Write your book only if you can do it for the creative joy of writing.  Because if you don’t enjoy it, you likely won’t finish writing it.  And even if you do finish, most likely you won’t take the time and effort to do it the best you possibly can.

Here are some facts you should know:

  • Number of self-published books in 2016 (last year available):  786,935.*
  • Number of traditionally print books in 2016:  683,624.
  • Chance of a book being stocked by a bookstore:  less than 1% **
  • Most book marketing today is done by the authors.  (This is why one’s “marketing platform” is so important to a prospective editor.)

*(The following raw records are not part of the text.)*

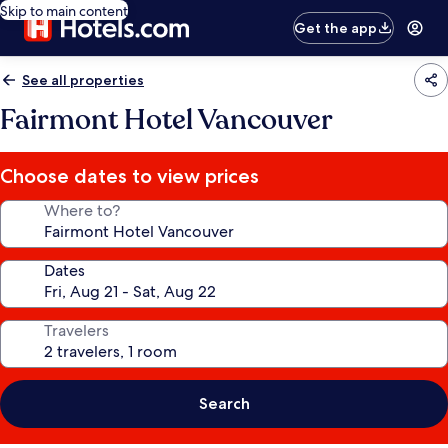
Skip to main content
Get the app
See all properties
Fairmont Hotel Vancouver
Choose dates to view prices
Where to?
Dates
Travelers
Search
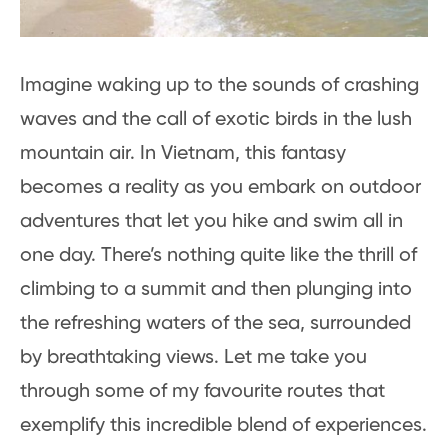
Imagine waking up to the sounds of crashing
waves and the call of exotic birds in the lush
mountain air. In Vietnam, this fantasy
becomes a reality as you embark on outdoor
adventures that let you hike and swim all in
one day. There’s nothing quite like the thrill of
climbing to a summit and then plunging into
the refreshing waters of the sea, surrounded
by breathtaking views. Let me take you
through some of my favourite routes that
exemplify this incredible blend of experiences.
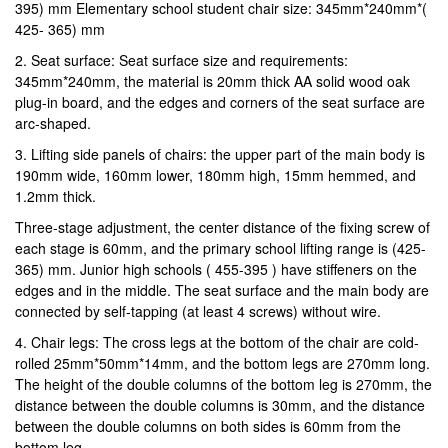
395) mm Elementary school student chair size: 345mm*240mm*(
425- 365) mm
2. Seat surface: Seat surface size and requirements:
345mm*240mm, the material is 20mm thick AA solid wood oak
plug-in board, and the edges and corners of the seat surface are
arc-shaped.
3. Lifting side panels of chairs: the upper part of the main body is
190mm wide, 160mm lower, 180mm high, 15mm hemmed, and
1.2mm thick.
Three-stage adjustment, the center distance of the fixing screw of
each stage is 60mm, and the primary school lifting range is (425-
365) mm. Junior high schools ( 455-395 ) have stiffeners on the
edges and in the middle. The seat surface and the main body are
connected by self-tapping (at least 4 screws) without wire.
4. Chair legs: The cross legs at the bottom of the chair are cold-
rolled 25mm*50mm*14mm, and the bottom legs are 270mm long.
The height of the double columns of the bottom leg is 270mm, the
distance between the double columns is 30mm, and the distance
between the double columns on both sides is 60mm from the
bottom leg.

So is it even worth writing your book?

  • If you have to  ask, maybe not
  • Probably not if your goal is to quit your day job and live off your writing.
  • Yes, if the writing itself gives you pleasure.
  • Yes, if you can’t not do it.

How should you start?

  • Learn the craft of writing. (From good writing books.  Better yet, from extended education writing classes)
  • Attend a good writers conference where you can meet agents and editors, and learn from successful writers.
  • Write and write and write some more.

*According to Bowker, the official source for ISBNs in the United States. An ISBN uniquely identifies your book, and helps get it into bookstores and libraries.

**For every available bookstore shelf space, there are 100 to 1,000 or more titles competing.

 “Our greatest weakness lies in giving up.  The most certain way to succeed is always to try just one more time.”